Häufige Fragen zur Arbeitskleidung im Labor

Ist jeder Laborkittel persönliche Schutzausrüstung?

Nein. „Laborkittel“ beschreibt häufig Einsatzbereich oder Bauform. Ob ein konkreter Kittel als Schutzkleidung beziehungsweise PSA eingesetzt werden kann, hängt von seiner nachgewiesenen Schutzfunktion und der Gefährdungsbeurteilung ab.

Ist ein Laborkittel im Labor immer vorgeschrieben?

Das hängt vom Labor und der Tätigkeit ab. Für Laboratorien mit biologischen Arbeitsstoffen enthält die TRBA 100 konkrete Anforderungen an Laborkittel beziehungsweise Schutzkleidung. In anderen Laboren ergeben sich die notwendigen Maßnahmen aus der jeweiligen Gefährdungsbeurteilung und den betrieblichen Regeln.

Schützt ein Baumwoll-Laborkittel automatisch vor Chemikalien?

Nein. Eine Faserzusammensetzung wie 100 % Baumwolle ist kein Nachweis für eine definierte Chemikalienschutzwirkung. Wenn Chemikalienschutz erforderlich ist, muss dafür geeignete und entsprechend geprüfte Schutzkleidung ausgewählt werden.

Wie heiß muss ein Laborkittel waschbar sein?

Es gibt keine für jedes Labor und jeden Kittel einheitliche Temperatur. Die notwendige Aufbereitung richtet sich nach Einsatz und Kontaminationsrisiko; die maximale Waschtemperatur nach der Pflegekennzeichnung des jeweiligen Artikels.

Sind Mischgewebe automatisch industriewäschegeeignet?

Nein. Industriewäsche-Eignung ist eine separate Produkteigenschaft.

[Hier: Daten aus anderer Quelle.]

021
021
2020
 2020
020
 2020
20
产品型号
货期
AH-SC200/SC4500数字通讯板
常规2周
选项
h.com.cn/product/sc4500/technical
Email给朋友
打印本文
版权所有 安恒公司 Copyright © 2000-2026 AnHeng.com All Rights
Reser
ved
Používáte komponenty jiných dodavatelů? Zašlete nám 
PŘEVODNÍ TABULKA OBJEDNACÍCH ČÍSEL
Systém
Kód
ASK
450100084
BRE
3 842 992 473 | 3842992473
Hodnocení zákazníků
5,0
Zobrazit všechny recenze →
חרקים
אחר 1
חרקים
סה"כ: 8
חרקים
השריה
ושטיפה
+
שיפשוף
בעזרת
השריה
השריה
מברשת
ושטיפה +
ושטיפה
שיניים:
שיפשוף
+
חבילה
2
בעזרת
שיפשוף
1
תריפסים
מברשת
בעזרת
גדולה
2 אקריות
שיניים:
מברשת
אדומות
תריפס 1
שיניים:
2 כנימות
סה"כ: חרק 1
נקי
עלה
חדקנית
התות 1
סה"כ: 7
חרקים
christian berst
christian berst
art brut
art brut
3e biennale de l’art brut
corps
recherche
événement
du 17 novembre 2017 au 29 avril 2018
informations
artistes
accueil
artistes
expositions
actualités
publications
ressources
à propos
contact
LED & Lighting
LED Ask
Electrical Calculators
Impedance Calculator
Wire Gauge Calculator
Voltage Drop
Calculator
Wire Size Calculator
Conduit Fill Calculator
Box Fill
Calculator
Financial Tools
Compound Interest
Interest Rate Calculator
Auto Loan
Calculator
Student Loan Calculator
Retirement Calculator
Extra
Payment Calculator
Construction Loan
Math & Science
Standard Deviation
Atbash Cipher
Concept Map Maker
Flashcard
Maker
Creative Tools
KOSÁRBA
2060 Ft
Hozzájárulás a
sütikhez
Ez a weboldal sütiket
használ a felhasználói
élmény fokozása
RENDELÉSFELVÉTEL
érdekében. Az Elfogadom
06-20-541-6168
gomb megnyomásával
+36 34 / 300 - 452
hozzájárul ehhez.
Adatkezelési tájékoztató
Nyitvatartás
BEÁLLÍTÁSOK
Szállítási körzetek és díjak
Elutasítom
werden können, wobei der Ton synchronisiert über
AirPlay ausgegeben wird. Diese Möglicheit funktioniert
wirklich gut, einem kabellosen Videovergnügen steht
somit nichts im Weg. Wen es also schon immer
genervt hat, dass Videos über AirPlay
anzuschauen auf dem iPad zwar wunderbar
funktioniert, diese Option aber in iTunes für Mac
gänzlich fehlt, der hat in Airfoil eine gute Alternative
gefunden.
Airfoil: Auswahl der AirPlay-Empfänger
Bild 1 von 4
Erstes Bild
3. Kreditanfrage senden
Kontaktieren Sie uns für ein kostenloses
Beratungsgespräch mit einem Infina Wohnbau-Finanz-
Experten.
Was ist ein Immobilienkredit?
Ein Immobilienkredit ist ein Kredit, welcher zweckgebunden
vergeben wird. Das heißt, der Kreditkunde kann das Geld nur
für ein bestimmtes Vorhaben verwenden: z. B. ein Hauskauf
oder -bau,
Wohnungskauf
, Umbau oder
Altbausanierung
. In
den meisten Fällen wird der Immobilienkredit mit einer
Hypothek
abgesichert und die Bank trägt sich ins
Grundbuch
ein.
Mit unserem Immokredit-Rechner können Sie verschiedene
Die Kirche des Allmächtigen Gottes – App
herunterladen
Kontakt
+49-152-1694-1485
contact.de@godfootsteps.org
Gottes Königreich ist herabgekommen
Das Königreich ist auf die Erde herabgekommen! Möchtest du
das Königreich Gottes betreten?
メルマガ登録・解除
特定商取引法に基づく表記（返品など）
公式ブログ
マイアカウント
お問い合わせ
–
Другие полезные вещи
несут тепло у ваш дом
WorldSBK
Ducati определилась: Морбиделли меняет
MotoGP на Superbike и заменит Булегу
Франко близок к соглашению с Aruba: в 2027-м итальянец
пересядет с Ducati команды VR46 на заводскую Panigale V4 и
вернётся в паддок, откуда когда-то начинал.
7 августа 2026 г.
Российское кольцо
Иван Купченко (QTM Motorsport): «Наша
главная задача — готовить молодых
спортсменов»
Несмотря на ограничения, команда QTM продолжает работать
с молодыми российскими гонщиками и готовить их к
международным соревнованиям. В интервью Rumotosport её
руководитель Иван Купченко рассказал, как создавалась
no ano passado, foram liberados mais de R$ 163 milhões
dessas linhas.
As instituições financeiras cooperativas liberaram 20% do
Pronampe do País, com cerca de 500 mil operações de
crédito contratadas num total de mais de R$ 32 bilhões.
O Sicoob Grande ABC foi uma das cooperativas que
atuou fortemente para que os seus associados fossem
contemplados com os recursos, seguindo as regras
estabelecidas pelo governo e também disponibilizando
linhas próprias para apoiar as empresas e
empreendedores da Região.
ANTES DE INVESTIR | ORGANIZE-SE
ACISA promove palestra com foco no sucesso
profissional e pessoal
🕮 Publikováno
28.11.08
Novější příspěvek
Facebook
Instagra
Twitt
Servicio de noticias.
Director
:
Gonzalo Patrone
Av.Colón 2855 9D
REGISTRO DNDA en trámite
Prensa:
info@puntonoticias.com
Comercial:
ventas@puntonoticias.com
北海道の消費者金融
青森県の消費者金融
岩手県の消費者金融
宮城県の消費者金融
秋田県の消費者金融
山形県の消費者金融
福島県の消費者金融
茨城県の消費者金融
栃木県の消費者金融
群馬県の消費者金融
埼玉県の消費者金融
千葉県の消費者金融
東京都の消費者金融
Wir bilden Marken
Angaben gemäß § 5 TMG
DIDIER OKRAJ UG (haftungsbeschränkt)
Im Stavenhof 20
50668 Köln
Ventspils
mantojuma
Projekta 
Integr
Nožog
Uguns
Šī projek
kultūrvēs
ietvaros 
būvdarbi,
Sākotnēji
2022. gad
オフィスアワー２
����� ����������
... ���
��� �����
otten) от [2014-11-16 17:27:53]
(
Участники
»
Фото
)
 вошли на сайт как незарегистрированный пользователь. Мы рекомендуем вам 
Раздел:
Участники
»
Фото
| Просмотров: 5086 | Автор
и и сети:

Beim EXNER 292 ist sie aktuell ausdrücklich angegeben, beim Baumwollkittel 2704 dagegen nicht.

Sind glatte Stoffe automatisch partikel- oder keimabweisend?

Nein. Aus einer glatten Oberfläche allein lässt sich keine definierte Partikel-, Keim- oder Schutzwirkung ableiten. Für Bereiche mit besonderen Anforderungen müssen die dafür relevanten Produkteigenschaften beziehungsweise Prüfungen vorliegen.

Dürfen Proben in der Kitteltasche transportiert werden?

Normale Kitteltaschen sind nicht automatisch für den Transport von Proben, Gefahrstoffen oder kontaminierten Gegenständen vorgesehen. Dafür sind die betrieblich festgelegten Behälter und Transportverfahren zu verwenden.

Was bedeutet OEKO-TEX® STANDARD 100 bei einem Laborkittel?

Die Zertifizierung bedeutet, dass das Textil beziehungsweise seine Bestandteile auf Schadstoffe geprüft wurden. Sie belegt keine Chemikalien-, Biostoff- oder sonstige Schutzfunktion und sagt auch nicht automatisch etwas über Industriewäsche aus.